Data listing: Begin
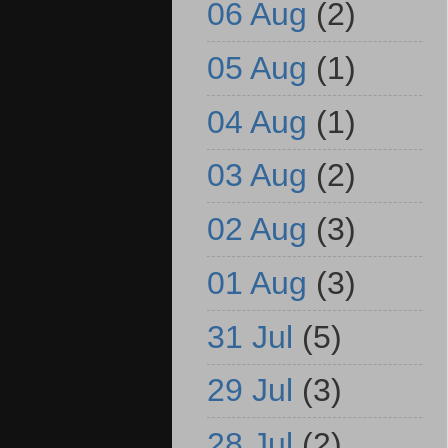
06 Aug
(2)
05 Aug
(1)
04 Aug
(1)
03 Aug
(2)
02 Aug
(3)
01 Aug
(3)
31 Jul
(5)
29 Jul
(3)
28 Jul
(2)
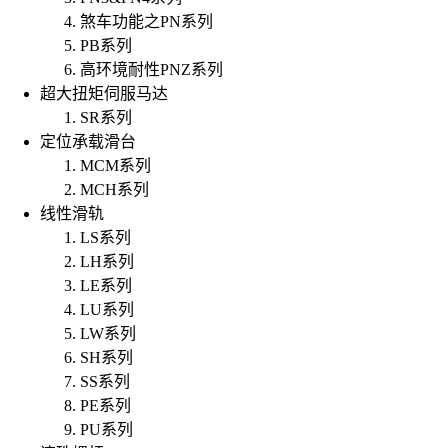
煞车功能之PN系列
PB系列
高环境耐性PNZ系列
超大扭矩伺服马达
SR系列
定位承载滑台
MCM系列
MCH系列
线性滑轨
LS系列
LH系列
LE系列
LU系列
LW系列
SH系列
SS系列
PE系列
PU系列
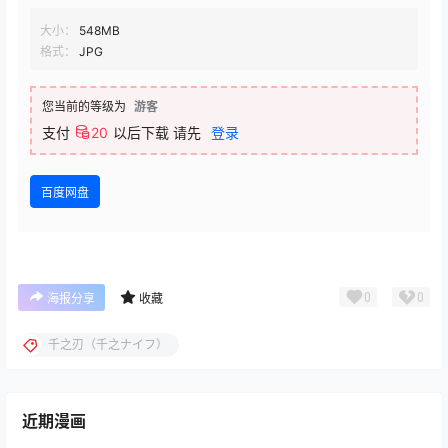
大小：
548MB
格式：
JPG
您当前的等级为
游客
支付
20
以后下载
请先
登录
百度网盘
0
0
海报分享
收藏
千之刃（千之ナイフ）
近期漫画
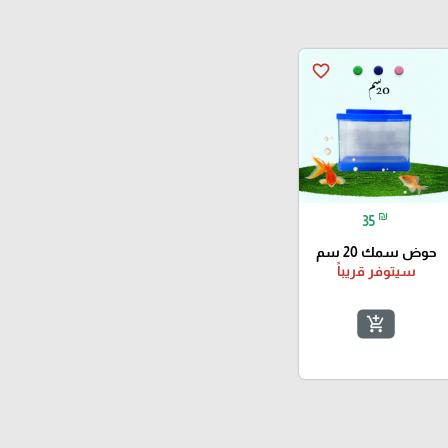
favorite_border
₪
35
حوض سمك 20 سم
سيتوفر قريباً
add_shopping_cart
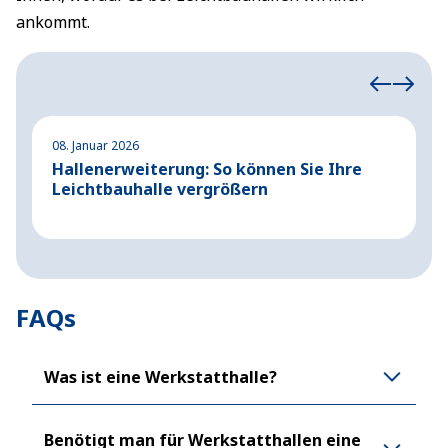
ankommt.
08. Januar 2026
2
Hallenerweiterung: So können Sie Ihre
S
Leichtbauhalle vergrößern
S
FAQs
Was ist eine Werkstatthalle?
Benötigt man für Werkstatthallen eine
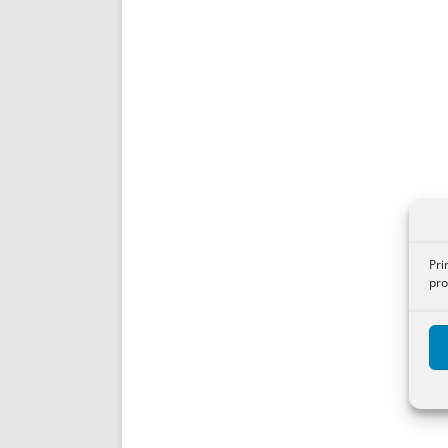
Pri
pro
Data listing: End
The task » Which lines of the data contain the string "eine"? Copy each of them.

Solved problem »
Was ist eine Werkstatthalle?
Benötigt man für Werkstatthallen eine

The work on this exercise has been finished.